Beside commit data, we have collected e-mail data from each subject project. We downloaded the e-mails from the publicly available mailing-list archive GmaneFootnote 7. For each of our subject projects, we only downloaded the e-mails of the corresponding developer mailing list (not user mailing lists), as we focus on investigating the coordination of source-code changes of developers. We used again Codeface to extract information from e-mail headers: the date on which an e-mail was created, the author of the e-mail, and the thread ID of the e-mail (e-mails belonging to the same thread have the same thread ID). In our study, we only include e-mails of developers who also appear in commits, because we want to investigate the relation between C-bursts and corresponding E-bursts.

Authors can use different names and several e-mail addresses, which makes it challenging to map e-mails and commits onto real persons. Codeface first attempts to assign e-mails to a certain author by matching the author’s names. If names of authors do not match, Codeface proceeds with matching e-mail addresses. To put it simply, authors of e-mails which use the same name or the same e-mail address are mapped to one real person. Regarding name and e-mail disambiguation, Codeface implements the heuristics of Oliva et al. (2012)), which provides good results compared to other heuristics as it has a median recall of approximately 0.5 and a median precision of about 0.9 (Wiese et al. 2016).

4.3 Variables

In Table 3, we provide an overview of the independent and dependent variables of our study.

Table 3 Independent and dependent variables of our empirical study
Fig. 7
figure 7

Box plots of the response times for each pair of developers; outliers are omitted. File-based and feature-based response times represent the time distances between subsequent commits to a common file or feature of a developer pair. Message-based response times represent the time distances between subsequent e-mails of a developer pair, conversation-based response times only represent the time distances between subsequent e-mails of a developer pair within the same thread. The red vertical lines represent the time windows (Color figure online)\(\xi \) chosen for our study

As independent variables, we vary the considered artifact types (files and features) for identifying the C-bursts. For identifying E-bursts, we distinguish between message-based E-bursts and conversation-based E-bursts. On top of that, we also vary the e-mail filtering: Whereas we use all e-mails and perform no filtering for our upper-bound approach, we filter the e-mails by commit messages of the C-bursts before identifying E-bursts for the lower-bound approach.

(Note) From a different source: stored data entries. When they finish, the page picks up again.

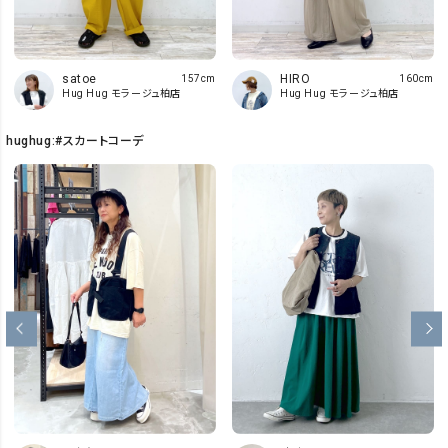
satoe
HIRO
157cm
160cm
Hug Hug モラージュ柏店
Hug Hug モラージュ柏店
hughug:#スカートコーデ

In addition, we vary the time window for burst identification: We consider time windows \(\xi \) of 1 day, 5 days, 10 days, and 15 days, based on a response-time analysis: In Fig. 7, we show the response times for subsequent e-mails and subsequent commits to a common artifact for each pair of developers, for each level of abstraction and subject project considered in our study. Depending on project and abstraction level, at least, 70% of the different response times are shorter than 15 days. When omitting outliers, all response times on features are shorter than 15 days. Especially on mailing lists, at least, 70% of the response times are even shorter than 1 day. Hence, our chosen time windows \(\xi \) are reasonable time distances that synchronous development can deliberately last, because developers mostly reply to e-mails or commits within a few days.

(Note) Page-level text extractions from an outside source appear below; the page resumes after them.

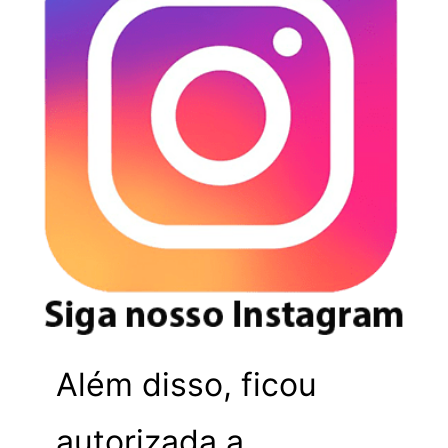
Além disso, ficou
autorizada a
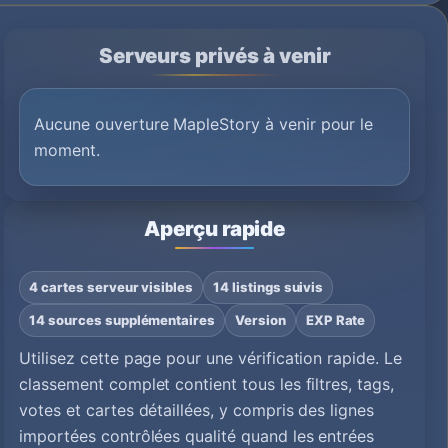
Serveurs privés à venir
Aucune ouverture MapleStory à venir pour le
moment.
Aperçu rapide
4 cartes serveur visibles
14 listings suivis
14 sources supplémentaires
Version
EXP Rate
Utilisez cette page pour une vérification rapide. Le
classement complet contient tous les filtres, tags,
votes et cartes détaillées, y compris des lignes
importées contrôlées qualité quand les entrées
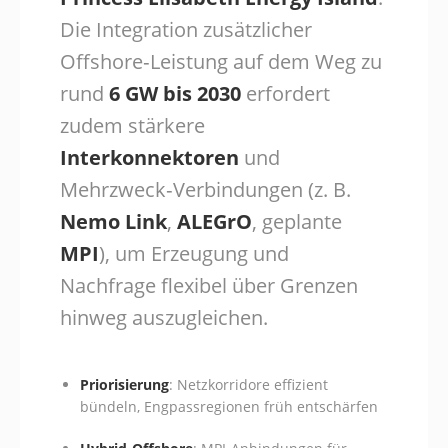
Die Integration zusätzlicher
Offshore‑Leistung auf dem Weg zu
rund
6 GW bis 2030
erfordert
zudem stärkere
Interkonnektoren
und
Mehrzweck‑Verbindungen (z. B.
Nemo Link
,
ALEGrO
, geplante
MPI
), um Erzeugung und
Nachfrage flexibel über Grenzen
hinweg auszugleichen.
Priorisierung
: Netzkorridore effizient
bündeln, Engpassregionen früh entschärfen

The results of our study depend on the variations of the above described independent variables (cf. Table 3). In particular, the number of bursts, the synchronicity degree of C-bursts, and the temporal correlation between C-bursts and E-bursts depend on the independent variables. Also the differentiation of commits into synchronous and non-synchronous as well as code growth and code effort depend on the independent variables. Notice that we consider a commit to be synchronous if, at least, one of its changed artifacts is mutually changed within a C-burst.

4.4 Null model

To determine whether the bursts and their synchronicity degrees are just artifacts of a purely random process (and thus uninteresting for us as we expect that collaboration and communication are dependent and correlated processes), we use a simulation technique based on synthetic data sets drawn from a null model. The null models, which represent random time series, allow us to test whether empirically observed bursts are significantly different from purely random bursts (i.e., whether they convey information). That is, by using a null model, we check whether our results are dependent on our variables or arise randomly. Specifically, we use the null models of the original study, as we explain next (Xuan et al. 2012).

For commit data, we generate synthetic data based on a null model by purely randomizing the time intervals between two successive commits for each developer. The randomization operation is performed by randomly permuting the time intervals between all commits of the considered developer (see Algorithm 4 in Appendix 2). This way, for each developer, the distribution of the time intervals, the order of the commits, and the artifacts changed by this developer are preserved. C-bursts generated from the purely randomized time series are referred to as simulated C-bursts.

For e-mail data, we use a similar approach. The only difference is that we do not randomize the time intervals between the e-mails of each developer, but the time intervals between successive e-mails of each pair of developers to preserve the order of e-mails sent by two different developers. So, each pair of developers has their own simulated e-mail time series (see Algorithm 5 in Appendix 2). E-bursts of the purely randomized time series are referred to as simulated E-bursts.

Generating a simulated commit time series (without burst detection) has a complexity of \({\mathcal {O}}(|\overline{D}|\cdot |\overline{c_{max}}|)\), generating a simulated e-mail time series has a complexity of \({\mathcal {O}}(|\overline{D}|^2\cdot |\overline{e_{max}}|^2)\), with \(|\overline{D}|\) being the number of developers, \(|\overline{c_{max}}|\) being the maximum number of commits of a single developer, and \(|\overline{e_{max}}|\) being the maximum number of e-mails of a single developer in the project.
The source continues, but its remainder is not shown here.